Les chapitres généraux de l'époque d'avant Vatican II n'était souvent guère plus, dans beaucoup d'instituts que des chapitres d'élection. Vatican II ayant désigné le chapitre général comme l'un des principaux moyens de renouveau(2), les chapitres généraux qui ont suivi le Concile ont été consacrés à la révision des Constitutions et, d'une façon générale au renouveau des instituts. Peut-être ceux-ci ont-ils continué par la suite durant trop longtemps à centrer toute leur attention sur leur propre vie interne et leur propre organisation.

Un renouveau vraiment ecclésial demande que les instituts de vie consacrée exercent au cours même de leurs chapitres généraux leur fonction ecclésiale. Pour cela il convient qu'ils se mettent à l'écoute des besoins, des aspirations, des problèmes et des expériences du Peuple de Dieu tout entier. Une communauté diocésaine ou limitée aux diocèses d'un pays peut faire une lecture, à la lumière de l'Évangile, ce de que vit l'Église de ce diocèse ou de ce pays. Une grande Congrégation ou Ordre étendu à l'échelle mondiale est dans une situation privilégiée pour faire une lecture de la situation de l'Église universelle. Une telle lecture n'est rien d'autre qu'un service qu'elle peut offrir au peuple de Dieu, et que personne d'autre ne peut réaliser de la même manière et dans la même perspective.

Dans des moments de profonds et rapides changements culturels comme ceux que nous vivons de nos jours, les instituts religieux peuvent, à travers leurs chapitres généraux, apporter à la société leur lecture de situations humaines telles que, par exemple, les déplacements massifs de populations, l'écart toujours grandissant entre riches et pauvres, la rencontre massive des cultures et des religions.

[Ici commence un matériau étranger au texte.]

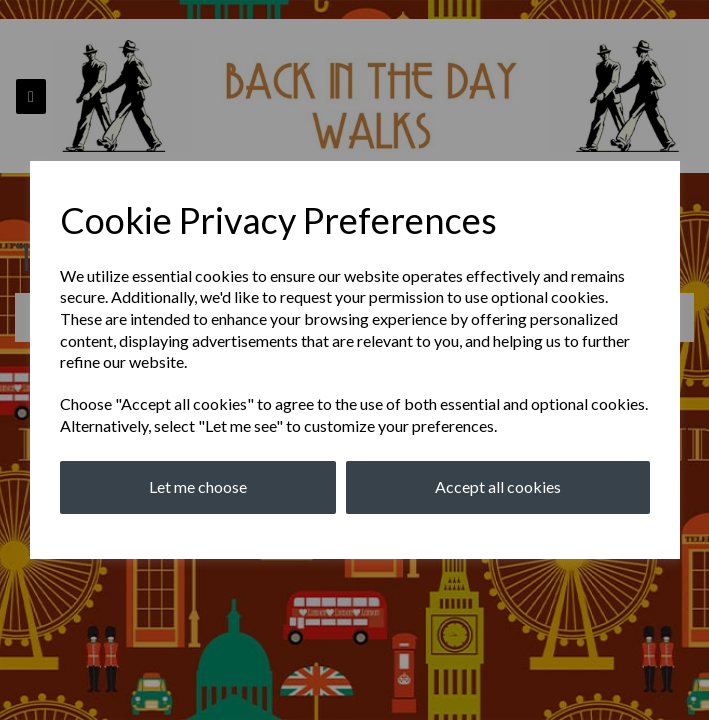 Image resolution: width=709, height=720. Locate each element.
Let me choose (198, 486)
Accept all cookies (498, 486) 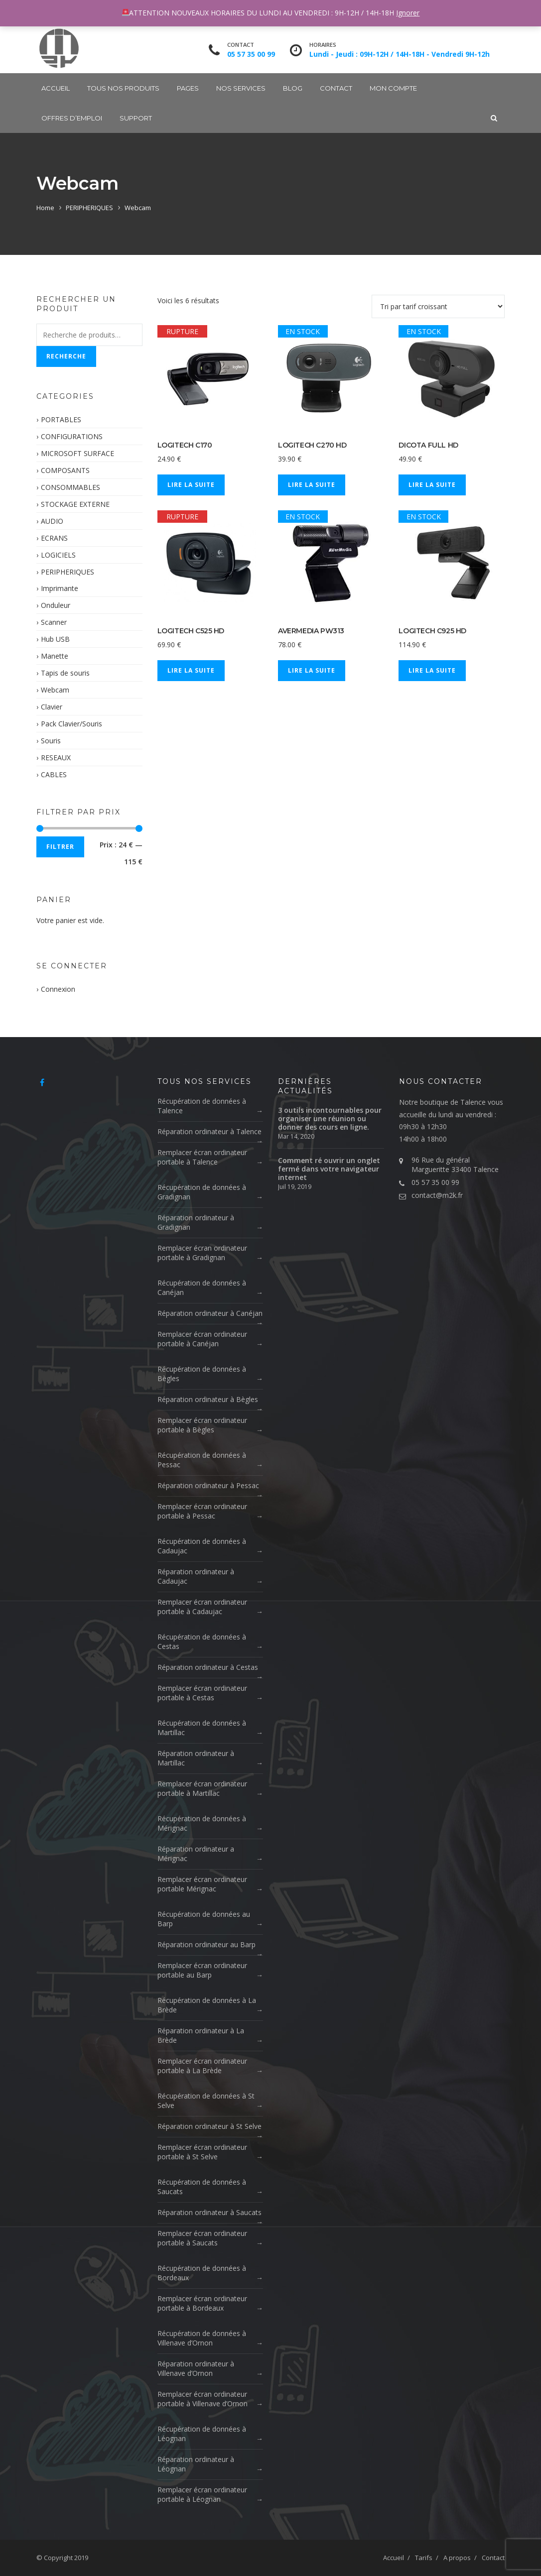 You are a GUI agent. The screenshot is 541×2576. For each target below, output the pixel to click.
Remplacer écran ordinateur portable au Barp (202, 1970)
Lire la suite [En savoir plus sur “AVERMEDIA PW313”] (311, 670)
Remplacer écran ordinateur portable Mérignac (202, 1883)
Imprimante (59, 588)
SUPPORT (136, 118)
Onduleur (55, 605)
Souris (51, 740)
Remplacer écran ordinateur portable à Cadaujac (202, 1606)
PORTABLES (61, 419)
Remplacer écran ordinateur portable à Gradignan (202, 1252)
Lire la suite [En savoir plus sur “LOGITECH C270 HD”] (311, 484)
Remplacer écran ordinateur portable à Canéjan (202, 1338)
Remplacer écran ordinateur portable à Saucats (202, 2237)
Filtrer (60, 846)
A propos (457, 2557)
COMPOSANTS (65, 470)
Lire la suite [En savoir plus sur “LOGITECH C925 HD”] (432, 670)
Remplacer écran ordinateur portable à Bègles (202, 1424)
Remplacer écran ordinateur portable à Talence (202, 1157)
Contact (336, 88)
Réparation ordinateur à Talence (209, 1131)
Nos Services (241, 88)
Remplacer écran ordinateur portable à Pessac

L'institut doit également savoir écouter ce que les laïcs peuvent avoir à leur dire de leurs aspirations et de ce qu'ils attendent d'eux. Non seulement beaucoup de fondations religieuses ont commencé comme des mouvements laïcs, officiellement reconnus par la suite par l'Église comme instituts religieux, mais certaines réformes de la vie religieuse, les grandes réformes monastiques du douzième siècle par exemple, et celle de Cîteaux en particulier, furent la réponse aux aspirations, aux attentes et aux requêtes de mouvements laïcs au sein de l'Église durant tout le siècle précédent.

Un phénomène auquel tous les instituts ont à porter une attention toute particulière de nos jours est le fait qu'un très grand nombre de laïcs, dans toutes les parties du monde, se sentent de nos jours appelés à partager non seulement les activités et la mission de tel ou tel institut religieux, mais aussi sa spiritualité, tout en conservant leurs obligations et leur situation dans le monde. Peut-être beaucoup d'instituts doivent-ils avoir l'humilité de reconnaître que l'Esprit de Dieu, ultime "propriétaire" de leur charisme, est en train de donner à ce même charisme, des formes d'expression nouvelles auxquelles ils n'auraient jamais osé penser.

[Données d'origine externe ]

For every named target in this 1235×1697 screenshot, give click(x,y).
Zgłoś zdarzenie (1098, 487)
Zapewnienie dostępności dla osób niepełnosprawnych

III- De l'écoute à la parole

La parole écoutée, assimilée et par le fait même interprétée, ne peut être gardée jalousement. Elle brûle les entrailles et doit se transformer en parole transmise. La parole du chapitre s'adressera évidemment à l'ensemble de l'institut, dont les capitulants sont les délégués, mais devrait aussi, au moins en certaines circonstances, avoir le courage de s'adresser au Peuple de Dieu et à la société civile. Il y a des choses qu'une fois écoutées, on n'a plus le droit de ne pas crier sur les toits. Évidemment elle ne remplira sa fonction que si elle est compréhensible pour ceux

à qui elle s'adresse. Il semble inutile, sinon impertinent, de le dire; malheureusement trop de textes issus des chapitres généraux -- comme de tant d'autres organismes ecclésiastiques - utilisent un langage que bien peu ne comprennent.

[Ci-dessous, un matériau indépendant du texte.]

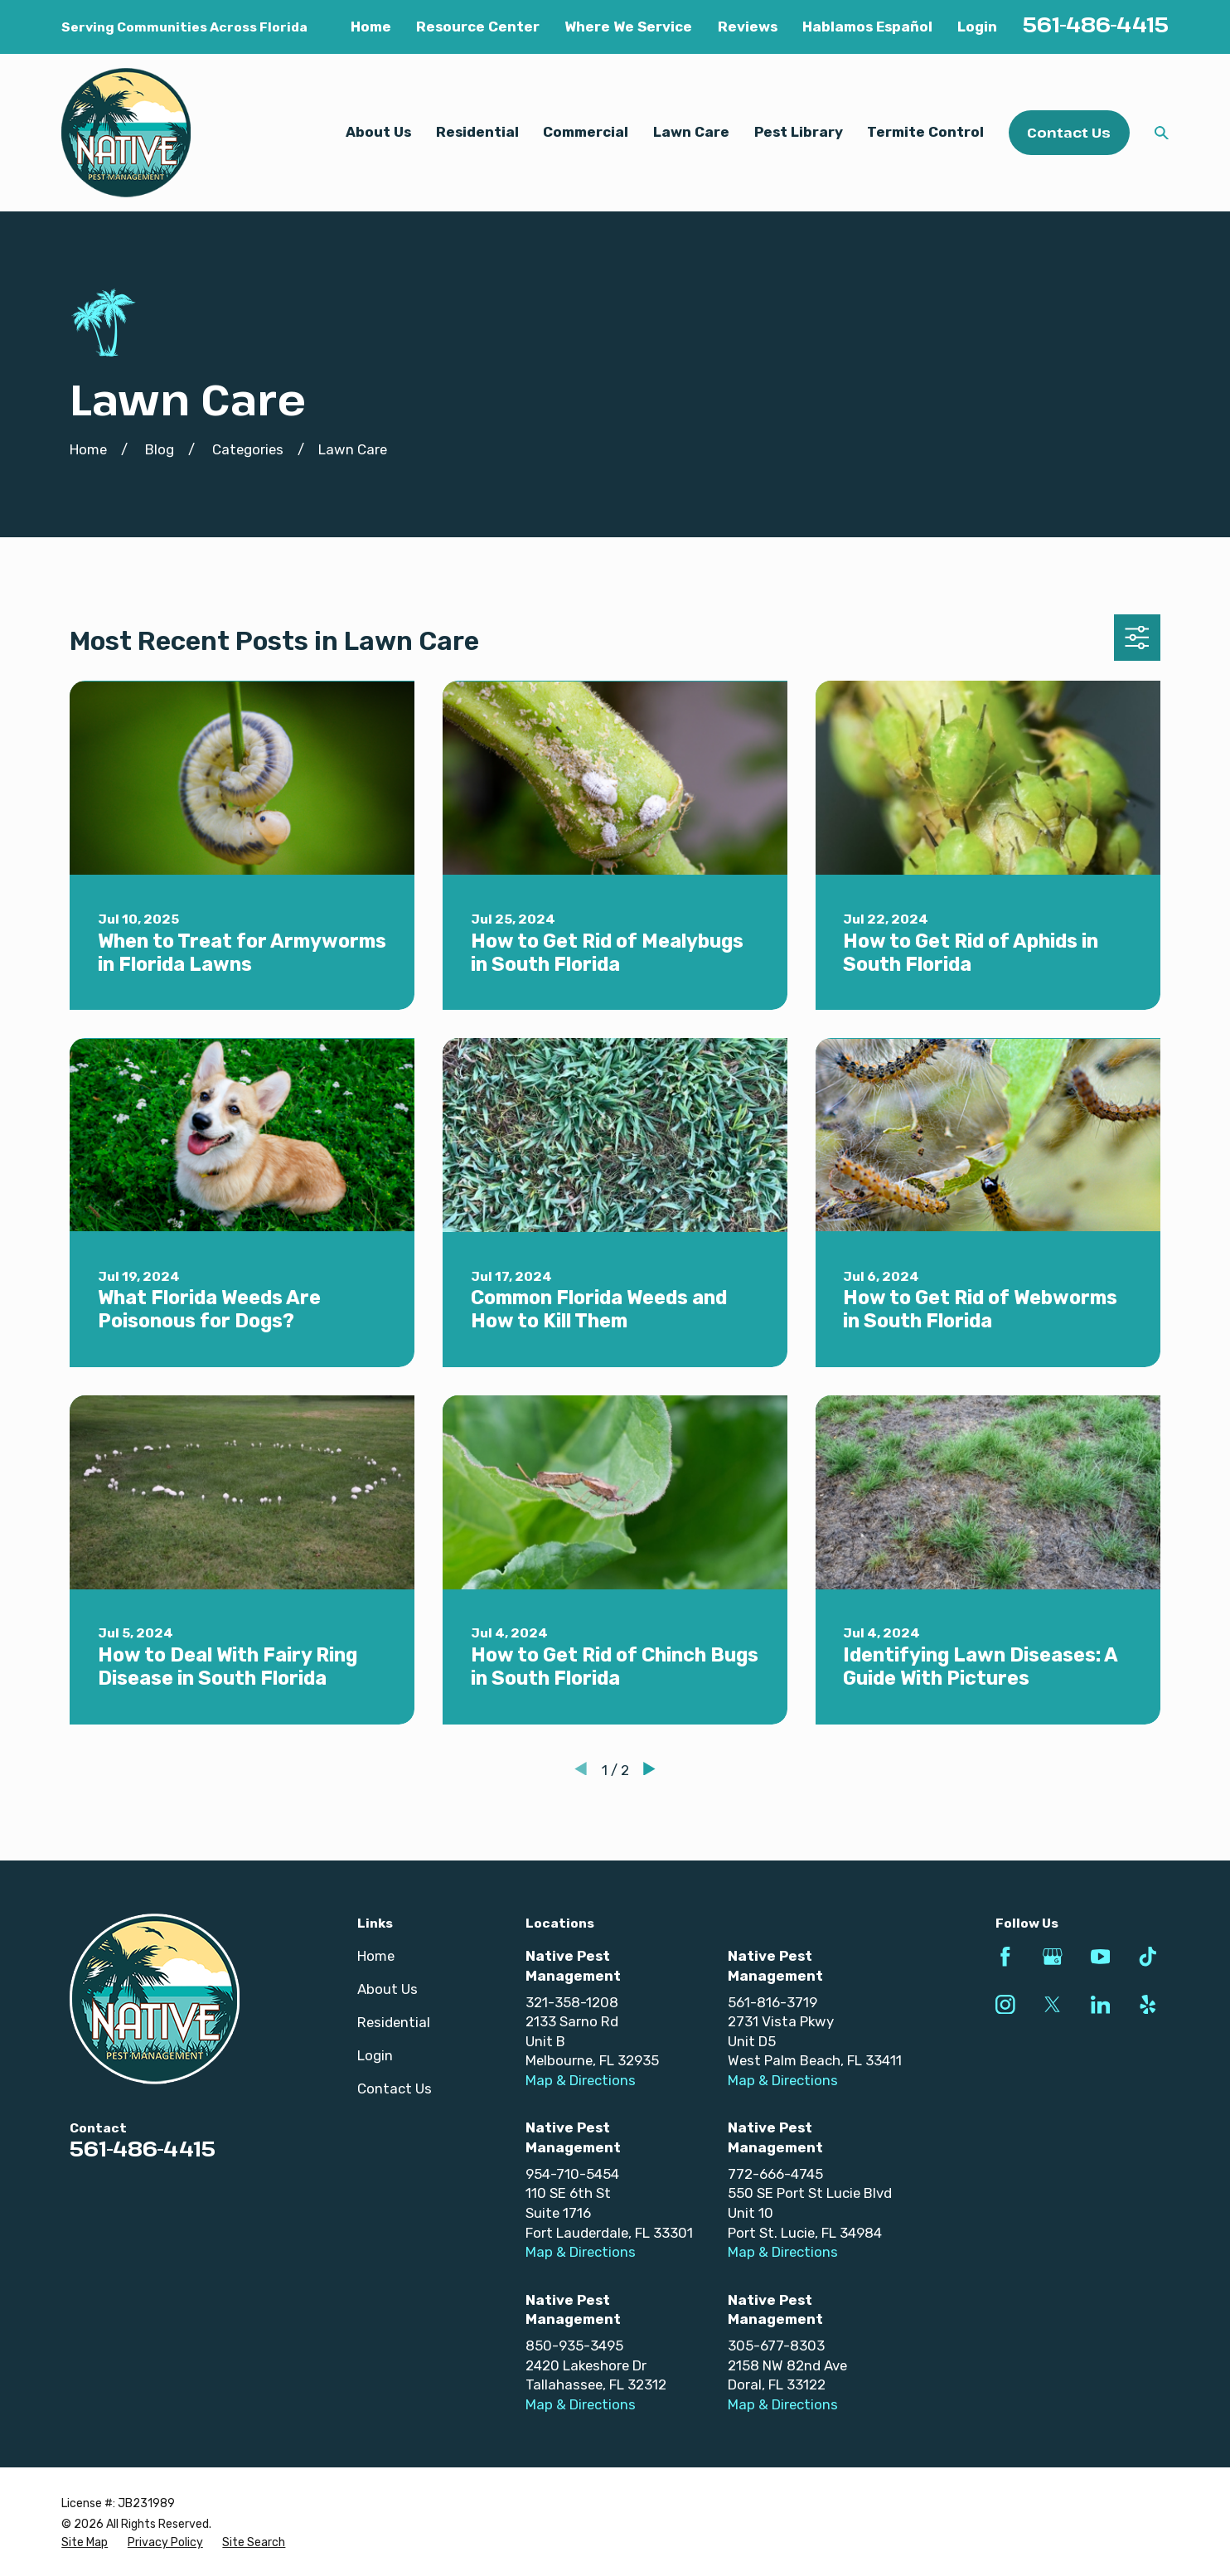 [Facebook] (1005, 1957)
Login (977, 26)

La nouvelle interprétation des textes fondateurs ne doit cependant pas s'exprimer nécessairement dans des textes nouveaux, dans des commentaires ou dans des circulaires, mais d'abord dans des actions, des gestes, des prises d'orientation, dans une vie de sainteté transformée par ce dialogue avec le texte. La tradition sera alors transmises aux générations suivantes non pas à travers des écrits du chapitre Général, mais à travers la vie même de l'institut, transformée par ce contact.

Un chapitre général est le moment pour un institut de redéfinir son identité. Il y a cependant lieu d'éviter ici un écueil. Cette définition ne peut être abstraite, et ne saurait être le fruit d'une analyse scientifique des écrits primitifs et de l'histoire de l'institut réalisée par des spécialistes. L'identité d'une communauté ne se définit pas à travers une formule, mais à travers des décisions concrètes qui impliquent le sens renouvelé d'une vocation, le reconnaissance d'une mission spécifique et, en beaucoup de cas, l'admission d'un besoin de conversion et l'engagement à réaliser celle-ci dans la vie de tous les jours.

Notre identité n'est pas, en effet, quelque chose que nous pouvons déterminer nous-mêmes. Elle nous vient de la réponse à un appel perçu et cet appel est toujours nouveau. Notre identité n'est donc pas quelque chose que nous pouvons découvrir uniquement en étudiant notre passé. Nous la réalisons en répondant aux appels de l'Esprit sur nous aujourd'hui. Mais surtout, ce que nous avons à proclamer au monde, ce n'est pas qui nous sommes. C'est Jésus-Christ. Nous n'avons pas à nous dire à nous-mêmes ni à qui que ce soit qui nous sommes. Nous avons à dire qui est Dieu. Et nous avons à le dire à travers notre vie tout autant qu'à travers nos paroles. Peut-être qu'en certains pays où il n'est pas permis de prêcher l'Évangile en paroles, et où les religieux ne peuvent que vivre les valeurs évangéliques - qui sont les valeurs humaines les plus fondamentales - dans leur milieu de travail et dans leurs relations humaines, c'est là que la "témoignage" (martyre) chrétien est à son état le plus pur.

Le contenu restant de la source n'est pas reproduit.